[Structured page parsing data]
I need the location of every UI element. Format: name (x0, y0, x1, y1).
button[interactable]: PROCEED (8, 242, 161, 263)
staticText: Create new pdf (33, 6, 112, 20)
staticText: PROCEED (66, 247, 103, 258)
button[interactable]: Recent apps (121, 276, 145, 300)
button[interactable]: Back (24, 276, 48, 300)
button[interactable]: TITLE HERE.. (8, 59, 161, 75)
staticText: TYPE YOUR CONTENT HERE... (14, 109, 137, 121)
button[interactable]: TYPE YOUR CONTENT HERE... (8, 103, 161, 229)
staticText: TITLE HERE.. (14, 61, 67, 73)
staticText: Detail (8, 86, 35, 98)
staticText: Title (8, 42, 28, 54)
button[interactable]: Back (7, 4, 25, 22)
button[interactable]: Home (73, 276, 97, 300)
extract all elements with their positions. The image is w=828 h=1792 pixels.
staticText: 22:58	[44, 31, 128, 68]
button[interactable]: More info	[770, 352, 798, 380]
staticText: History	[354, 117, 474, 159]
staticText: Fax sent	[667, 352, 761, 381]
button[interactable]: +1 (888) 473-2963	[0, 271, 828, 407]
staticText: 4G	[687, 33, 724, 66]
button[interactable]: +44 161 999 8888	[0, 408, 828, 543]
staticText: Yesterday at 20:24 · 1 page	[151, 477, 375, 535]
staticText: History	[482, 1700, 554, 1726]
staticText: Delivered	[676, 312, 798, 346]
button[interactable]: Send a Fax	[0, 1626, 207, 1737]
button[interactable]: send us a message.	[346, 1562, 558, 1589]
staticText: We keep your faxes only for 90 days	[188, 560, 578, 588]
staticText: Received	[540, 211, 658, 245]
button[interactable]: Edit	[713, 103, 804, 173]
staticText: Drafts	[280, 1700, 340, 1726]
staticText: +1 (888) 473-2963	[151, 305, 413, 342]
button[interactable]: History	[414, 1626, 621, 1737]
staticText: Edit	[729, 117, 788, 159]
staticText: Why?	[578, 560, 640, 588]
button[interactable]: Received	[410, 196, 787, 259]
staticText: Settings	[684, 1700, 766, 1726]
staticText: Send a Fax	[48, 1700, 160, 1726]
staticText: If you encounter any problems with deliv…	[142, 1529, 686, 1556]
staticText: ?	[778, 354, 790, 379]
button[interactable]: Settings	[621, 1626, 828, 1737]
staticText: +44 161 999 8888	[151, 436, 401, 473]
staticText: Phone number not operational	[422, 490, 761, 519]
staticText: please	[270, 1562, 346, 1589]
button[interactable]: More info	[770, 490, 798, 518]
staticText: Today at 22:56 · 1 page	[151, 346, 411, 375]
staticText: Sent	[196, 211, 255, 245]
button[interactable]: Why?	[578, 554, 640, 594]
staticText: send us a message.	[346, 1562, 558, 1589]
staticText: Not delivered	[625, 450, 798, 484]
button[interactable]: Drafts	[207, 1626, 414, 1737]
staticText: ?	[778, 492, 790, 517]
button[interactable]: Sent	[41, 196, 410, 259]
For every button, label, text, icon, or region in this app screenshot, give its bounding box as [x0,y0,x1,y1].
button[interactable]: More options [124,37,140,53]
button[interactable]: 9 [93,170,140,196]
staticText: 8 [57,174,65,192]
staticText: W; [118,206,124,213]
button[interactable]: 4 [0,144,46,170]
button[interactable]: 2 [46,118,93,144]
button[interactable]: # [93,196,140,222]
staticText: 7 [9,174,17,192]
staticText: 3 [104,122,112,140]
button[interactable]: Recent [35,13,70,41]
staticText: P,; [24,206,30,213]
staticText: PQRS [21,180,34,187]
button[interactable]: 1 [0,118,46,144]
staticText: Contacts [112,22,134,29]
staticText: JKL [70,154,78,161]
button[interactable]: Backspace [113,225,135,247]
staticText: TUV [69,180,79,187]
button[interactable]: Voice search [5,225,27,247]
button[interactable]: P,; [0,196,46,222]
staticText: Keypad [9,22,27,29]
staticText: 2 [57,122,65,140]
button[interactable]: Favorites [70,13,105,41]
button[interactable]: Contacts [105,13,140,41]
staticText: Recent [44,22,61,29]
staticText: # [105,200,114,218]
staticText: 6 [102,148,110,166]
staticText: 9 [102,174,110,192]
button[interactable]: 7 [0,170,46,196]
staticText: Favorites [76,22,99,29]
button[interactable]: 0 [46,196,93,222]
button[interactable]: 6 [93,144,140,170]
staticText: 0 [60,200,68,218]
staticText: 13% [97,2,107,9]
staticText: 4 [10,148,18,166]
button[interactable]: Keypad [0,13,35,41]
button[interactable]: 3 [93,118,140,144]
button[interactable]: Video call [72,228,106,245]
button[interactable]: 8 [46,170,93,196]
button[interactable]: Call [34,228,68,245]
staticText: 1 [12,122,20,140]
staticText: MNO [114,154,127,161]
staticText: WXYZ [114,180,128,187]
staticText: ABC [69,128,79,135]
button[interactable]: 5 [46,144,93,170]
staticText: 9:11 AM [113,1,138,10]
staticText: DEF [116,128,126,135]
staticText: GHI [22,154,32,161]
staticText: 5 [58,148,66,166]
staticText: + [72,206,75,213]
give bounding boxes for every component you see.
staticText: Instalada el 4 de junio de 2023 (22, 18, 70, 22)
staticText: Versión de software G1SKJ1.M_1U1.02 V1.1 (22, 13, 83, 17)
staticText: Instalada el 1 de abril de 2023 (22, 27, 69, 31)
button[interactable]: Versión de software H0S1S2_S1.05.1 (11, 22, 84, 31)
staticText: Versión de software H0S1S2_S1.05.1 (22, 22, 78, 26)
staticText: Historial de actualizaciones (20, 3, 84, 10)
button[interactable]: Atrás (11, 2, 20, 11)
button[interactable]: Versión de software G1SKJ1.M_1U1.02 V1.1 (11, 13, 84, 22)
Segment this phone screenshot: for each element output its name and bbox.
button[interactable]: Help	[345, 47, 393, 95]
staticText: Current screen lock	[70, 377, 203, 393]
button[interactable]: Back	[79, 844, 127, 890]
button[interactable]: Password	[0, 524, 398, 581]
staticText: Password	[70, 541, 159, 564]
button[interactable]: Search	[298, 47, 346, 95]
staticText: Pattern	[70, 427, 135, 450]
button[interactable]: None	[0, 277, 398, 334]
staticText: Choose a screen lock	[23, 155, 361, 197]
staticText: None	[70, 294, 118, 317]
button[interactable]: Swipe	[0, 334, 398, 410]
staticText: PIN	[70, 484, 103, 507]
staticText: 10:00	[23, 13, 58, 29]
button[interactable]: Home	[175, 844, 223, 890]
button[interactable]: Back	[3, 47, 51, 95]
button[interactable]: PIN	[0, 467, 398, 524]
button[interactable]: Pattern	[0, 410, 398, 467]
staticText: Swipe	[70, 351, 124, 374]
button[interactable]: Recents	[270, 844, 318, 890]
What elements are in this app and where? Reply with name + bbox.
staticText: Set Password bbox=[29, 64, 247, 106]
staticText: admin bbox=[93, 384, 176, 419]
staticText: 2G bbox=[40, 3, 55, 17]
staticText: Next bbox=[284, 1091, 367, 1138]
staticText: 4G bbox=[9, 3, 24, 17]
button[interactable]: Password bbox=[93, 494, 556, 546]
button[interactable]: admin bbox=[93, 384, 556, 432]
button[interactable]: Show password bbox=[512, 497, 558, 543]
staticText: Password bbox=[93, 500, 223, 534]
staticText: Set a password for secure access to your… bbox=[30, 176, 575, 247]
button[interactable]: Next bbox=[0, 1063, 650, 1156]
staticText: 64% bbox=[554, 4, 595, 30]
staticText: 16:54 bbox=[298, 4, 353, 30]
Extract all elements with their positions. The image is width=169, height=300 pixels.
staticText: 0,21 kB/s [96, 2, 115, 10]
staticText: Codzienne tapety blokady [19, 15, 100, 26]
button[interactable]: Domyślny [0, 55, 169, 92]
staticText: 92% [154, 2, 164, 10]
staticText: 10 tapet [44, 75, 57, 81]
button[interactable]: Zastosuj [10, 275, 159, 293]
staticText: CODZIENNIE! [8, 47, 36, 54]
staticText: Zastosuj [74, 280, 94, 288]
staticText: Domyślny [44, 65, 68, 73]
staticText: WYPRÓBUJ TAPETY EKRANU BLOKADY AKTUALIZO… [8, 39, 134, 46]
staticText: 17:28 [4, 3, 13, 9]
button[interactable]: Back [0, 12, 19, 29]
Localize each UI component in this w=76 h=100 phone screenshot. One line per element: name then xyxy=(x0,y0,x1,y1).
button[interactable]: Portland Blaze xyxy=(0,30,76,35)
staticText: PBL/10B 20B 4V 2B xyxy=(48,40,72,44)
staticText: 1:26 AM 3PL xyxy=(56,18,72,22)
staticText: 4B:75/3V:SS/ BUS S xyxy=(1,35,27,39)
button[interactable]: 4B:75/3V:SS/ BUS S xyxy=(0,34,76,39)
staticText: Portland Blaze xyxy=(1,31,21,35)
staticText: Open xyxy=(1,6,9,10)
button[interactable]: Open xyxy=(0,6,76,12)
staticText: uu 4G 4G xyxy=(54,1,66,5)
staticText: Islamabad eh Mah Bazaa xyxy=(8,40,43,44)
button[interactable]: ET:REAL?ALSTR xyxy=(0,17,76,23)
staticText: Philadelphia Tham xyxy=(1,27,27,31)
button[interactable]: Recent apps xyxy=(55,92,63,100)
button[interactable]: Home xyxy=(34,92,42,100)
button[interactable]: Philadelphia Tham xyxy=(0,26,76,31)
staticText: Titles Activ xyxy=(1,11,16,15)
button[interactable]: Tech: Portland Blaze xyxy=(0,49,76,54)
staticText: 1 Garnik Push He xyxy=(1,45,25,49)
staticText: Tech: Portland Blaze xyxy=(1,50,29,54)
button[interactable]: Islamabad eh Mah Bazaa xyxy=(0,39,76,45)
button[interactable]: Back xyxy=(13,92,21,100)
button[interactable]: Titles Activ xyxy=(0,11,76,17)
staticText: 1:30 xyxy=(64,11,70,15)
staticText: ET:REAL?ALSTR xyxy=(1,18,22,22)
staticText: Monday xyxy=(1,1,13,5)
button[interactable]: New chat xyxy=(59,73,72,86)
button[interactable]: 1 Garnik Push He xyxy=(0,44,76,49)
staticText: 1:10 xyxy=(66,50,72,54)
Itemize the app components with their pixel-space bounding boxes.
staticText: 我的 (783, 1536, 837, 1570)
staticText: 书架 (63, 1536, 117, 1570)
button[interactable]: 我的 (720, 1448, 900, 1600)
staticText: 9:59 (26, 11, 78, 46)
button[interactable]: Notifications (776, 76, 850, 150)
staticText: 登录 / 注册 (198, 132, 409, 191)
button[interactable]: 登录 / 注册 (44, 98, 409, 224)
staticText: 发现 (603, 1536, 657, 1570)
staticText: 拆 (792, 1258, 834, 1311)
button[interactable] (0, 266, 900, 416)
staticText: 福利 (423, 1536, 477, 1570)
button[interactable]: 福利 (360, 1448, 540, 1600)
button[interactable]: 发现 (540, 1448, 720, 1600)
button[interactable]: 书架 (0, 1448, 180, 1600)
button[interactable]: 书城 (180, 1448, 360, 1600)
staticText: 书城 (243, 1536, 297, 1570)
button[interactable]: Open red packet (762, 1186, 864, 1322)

WHAT TO PRODUCE ▸
Whichever lines of the records above hold the word "boxes" should all be copied out.

ANSWER BOX ▸
give bounding boxes for every component you see.
Itemize the app components with their pixel-space bounding boxes.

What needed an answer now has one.